Azathioprine Dosing for Retinal Vasculitis
For patients with retinal vasculitis, azathioprine should be dosed at 1.5-2 mg/kg/day, with dose adjustments based on age and renal function, and maintained for 18 months to 4 years after achieving remission. 1
Initial Dosing and Adjustments
Azathioprine dosing should follow this algorithm:
- Standard dosing: 1.5-2 mg/kg/day 1
- Age-based adjustments:
- Age >60 years: Reduce to 1.5 mg/kg/day
- Age >70 years: Reduce to 1.0 mg/kg/day 1
- Renal function adjustment:
- GFR <30 ml/min/1.73 m²: Reduce by 0.5 mg/kg/day 1
Duration and Tapering Schedule
The optimal maintenance therapy duration with azathioprine should follow this schedule:
- Initial phase: 1.5-2 mg/kg/day for 18-24 months after achieving complete remission 1
- Intermediate phase: Decrease to 1 mg/kg/day until 4 years after diagnosis 1
- Tapering phase: Reduce by 25 mg every 3 months until discontinuation 1
Combination Therapy
Azathioprine should be combined with glucocorticoids:
- Glucocorticoids should be continued at 5-7.5 mg/day for 2 years 1
- After 2 years, slowly reduce by 1 mg every 2 months 1
Efficacy in Retinal Vasculitis
Azathioprine has demonstrated effectiveness in retinal vasculitis, particularly in:
- Reducing relapse rates 2
- Maintaining or improving visual acuity in 64% of patients 2
- Decreasing ocular inflammatory scores in 56% of cases 2
For patients with Behçet's disease-associated retinal vasculitis, azathioprine at 2.5 mg/kg/day has shown complete response in 51.6% of patients and partial response in 41.4% 3. However, patients with retinal vasculitis at diagnosis are less likely to achieve complete remission (odds ratio 0.45) 3.

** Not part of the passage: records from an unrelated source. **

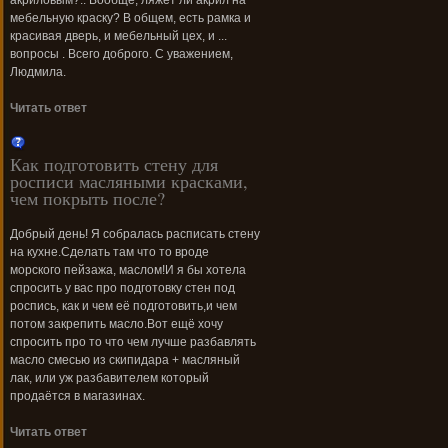
акриловым?.. Вообще, ляжет ли акрил на
мебельную краску? В общем, есть рамка и
красивая дверь, и мебельный цех, и ...
вопросы . Всего доброго. С уважением,
Людмила.
Читать ответ
Как подготовить стену для
росписи масляными красками,
чем покрыть после?
Добрый день! Я собралась расписать стену
на кухне.Сделать там что то вроде
морского пейзажа, маслом!И я бы хотела
спросить у вас про подготовку стен под
роспись, как и чем её подготовить,и чем
потом закрепить масло.Вот ещё хочу
спросить про то что чем лучше разбавлять
масло смесью из скипидара + масляный
лак, или уж разбавителем который
продаётся в магазинах.
Читать ответ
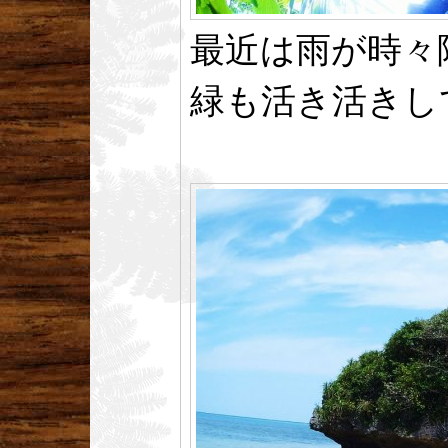
最近は雨が時々
緑も活き活きし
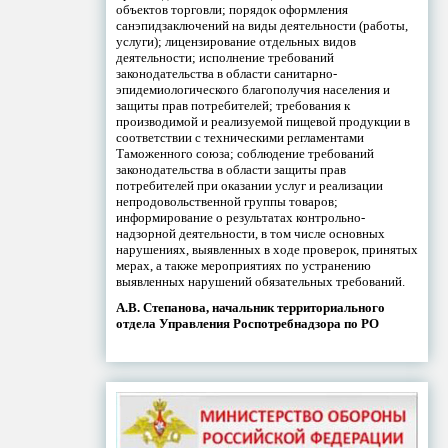
объектов торговли; порядок оформления
санэпидзаключений на виды деятельности (работы,
услуги); лицензирование отдельных видов
деятельности; исполнение требований
законодательства в области санитарно-
эпидемиологического благополучия населения и
защиты прав потребителей; требования к
производимой и реализуемой пищевой продукции в
соответствии с техническими регламентами
Таможенного союза; соблюдение требований
законодательства в области защиты прав
потребителей при оказании услуг и реализации
непродовольственной группы товаров;
информирование о результатах контрольно-
надзорной деятельности, в том числе основных
нарушениях, выявленных в ходе проверок, принятых
мерах, а также мероприятиях по устранению
выявленных нарушений обязательных требований.
А.В. Степанова, начальник территориального
отдела Управления Роспотребнадзора по РО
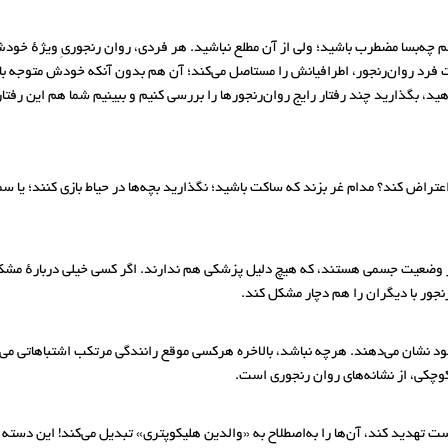
م چه‌بسا مضطرب باشید؛ ولی از آن مطلع نباشید. هر فردی، روان رنجوریِ ویژهٔ خودش را 
ت فرد روان‌رنجور، اطرافیانش را مستاصل می‌کند؛ آن هم بدون آنکه خودش متوجه ب
 بگذارید چند رفتار رایج روان‌رنجورها را بررسی کنیم و ببینیم شما هم این رفتارها
اعتراض کند؟ مدام غر بزند که ساکت باشید؛ نگذارید بچه‌ها در حیاط بازی کنند؛ یا سم
ه از وضعیت جسمی هستند، که هیچ دلیل پزشکی هم ندارند. اگر کسی خیلی دربارهٔ م
نجور با دیگران را هم دچار مشکل کند.
ود نشان می‌دهند. هرچه نباشد، بالاخره هرکسی موقع رانندگی مرتکب اشتباهاتی می‌ش
کوچکی، از نشانه‌های روان رنجوری است.
 تهدید کند، آن‌ها را به‌اصطلاح به «والدین هلیکوپتری» تبدیل می‌کند! این دسته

Alternative Maintenance Options
If azathioprine is not tolerated, consider these alternatives:
- Mycophenolate mofetil (MMF): 2000 mg/day in divided doses 1
- Methotrexate: Initially 0.3 mg/kg/week (maximum 25 mg/week), but avoid if GFR <60 ml/min/1.73 m² 1
Monitoring and Safety Considerations
- Regular complete blood counts and liver function tests should be performed
- Monitor for signs of myelosuppression, hepatotoxicity, and infection
- Approximately 8-24% of patients may experience side effects requiring discontinuation 2, 3
- Provide Pneumocystis jirovecii pneumonia prophylaxis with trimethoprim/sulfamethoxazole 4
Special Considerations for Severe Disease
For severe retinal vasculitis:
- Consider initial induction therapy with cyclophosphamide or rituximab before transitioning to azathioprine maintenance 1, 5
- For Behçet's disease with retinal vasculitis, a combination of pulse cyclophosphamide and azathioprine may be more effective than azathioprine alone 5
The evidence strongly supports azathioprine as an effective maintenance therapy for retinal vasculitis, with appropriate dose adjustments based on patient factors and careful monitoring for adverse effects.